Historical population
| Census | Pop. | Note | %± |
| 1910 | 161 |  | — |
| 1920 | 87 |  | −46.0% |
| 1930 | 65 |  | −25.3% |
| 1940 | 43 |  | −33.8% |
| 1950 | 42 |  | −2.3% |
| 1960 | 65 |  | 54.8% |
| 1970 | 60 |  | −7.7% |
| 1980 | 81 |  | 35.0% |
| 1990 | 71 |  | −12.3% |
| 2000 | 98 |  | 38.0% |
| 2010 | 101 |  | 3.1% |
| 2020 | 79 |  | −21.8% |
U.S. Decennial Census

===2010 census===
As of the 2010 census, there were 101 people, 34 households, and 24 families residing in the town. The population density was 273.0 PD/sqmi. There were 40 housing units at an average density of 108.1 /sqmi. The racial makeup of the town was 51.5% White, 5.0% Native American, 35.6% from other races, and 7.9% from two or more races. Hispanic or Latino of any race were 49.5% of the population.

There were 34 households, of which 44.1% had children under the age of 18 living with them, 52.9% were married couples living together, 8.8% had a female householder with no husband present, 8.8% had a male householder with no wife present, and 29.4% were non-families. 11.8% of all households were made up of individuals, and 2.9% had someone living alone who was 65 years of age or older. The average household size was 2.97 and the average family size was 3.33.

The median age in the town was 40.5 years. 30.7% of residents were under the age of 18; 6.1% were between the ages of 18 and 24; 24.9% were from 25 to 44; 31.7% were from 45 to 64; and 6.9% were 65 years of age or older. The gender makeup of the town was 43.6% male and 56.4% female.

===2000 census===
As of the 2000 census, there were 98 people, 32 households, and 24 families residing in the town. The population density was 262.7 people per square mile (102.3/km^{2}). There were 35 housing units at an average density of 93.8 per square mile (36.5/km^{2}). The racial makeup of the town was 79.59% White, 1.02% Native American, 16.33% from other races, and 3.06% from two or more races. Hispanic or Latino of any race were 16.33% of the population.
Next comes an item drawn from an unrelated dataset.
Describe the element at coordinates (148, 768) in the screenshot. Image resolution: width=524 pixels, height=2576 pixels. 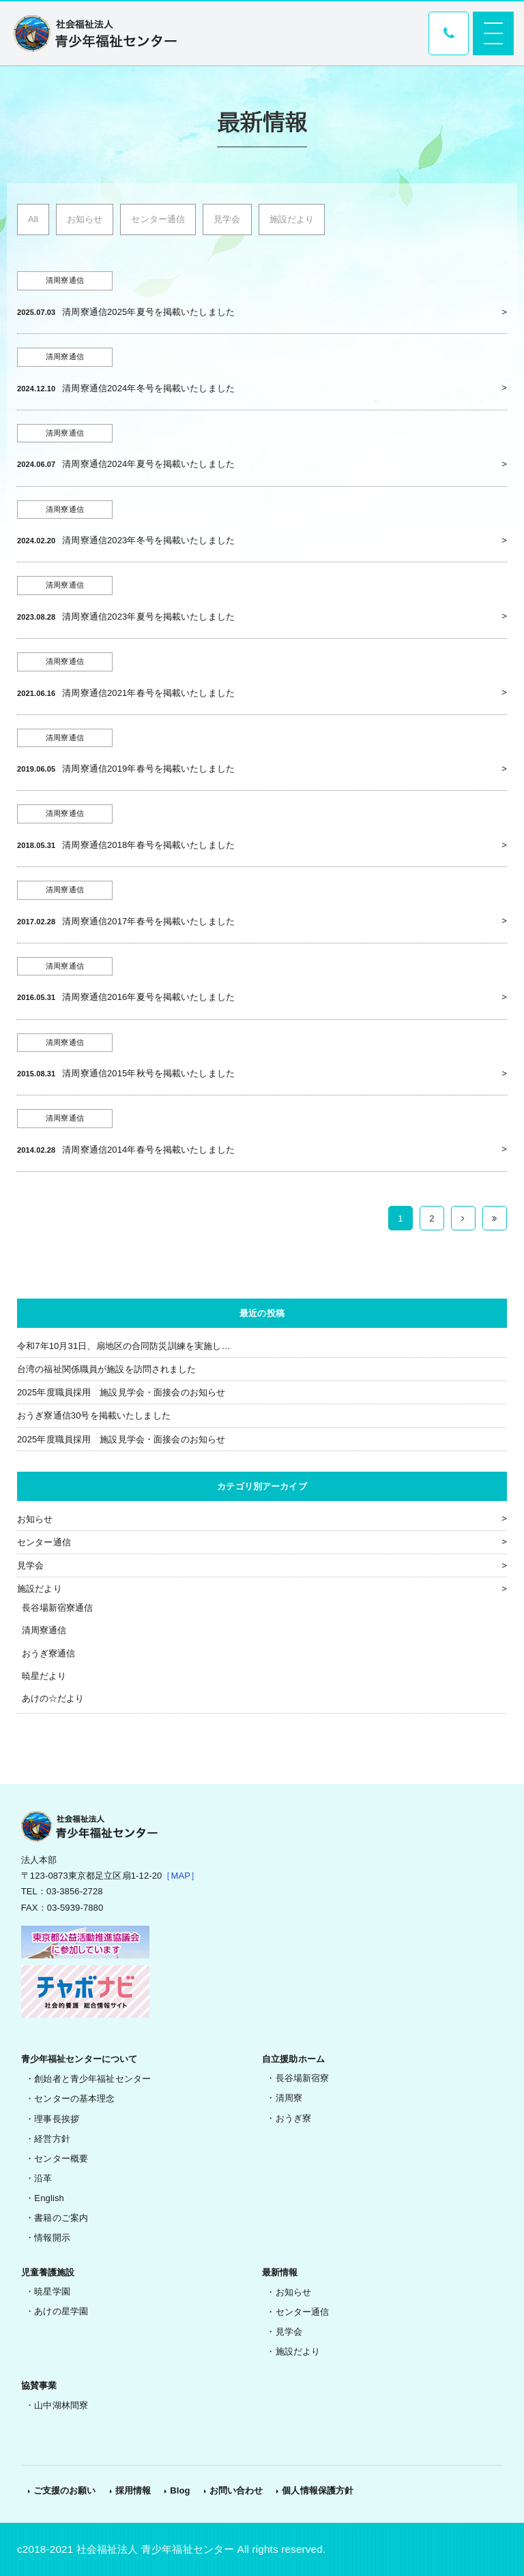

There were 32 households, out of which 43.8% had children under the age of 18 living with them, 65.6% were married couples living together, 3.1% had a female householder with no husband present, and 25.0% were non-families. 25.0% of all households were made up of individuals, and 9.4% had someone living alone who was 65 years of age or older. The average household size was 3.06 and the average family size was 3.58.

In the town, the age distribution of the population shows 33.7% under the age of 18, 12.2% from 18 to 24, 24.5% from 25 to 44, 20.4% from 45 to 64, and 9.2% who were 65 years of age or older. The median age was 32 years. For every 100 females, there were 104.2 males. For every 100 females age 18 and over, there were 109.7 males.

The median income for a household in the town was $29,375, and the median income for a family was $34,583. Males had a median income of $26,875 versus $22,083 for females. The per capita income for the town was $9,806. There were 11.1% of families and 21.2% of the population living below the poverty line, including 31.9% of under eighteens and none of those over 64.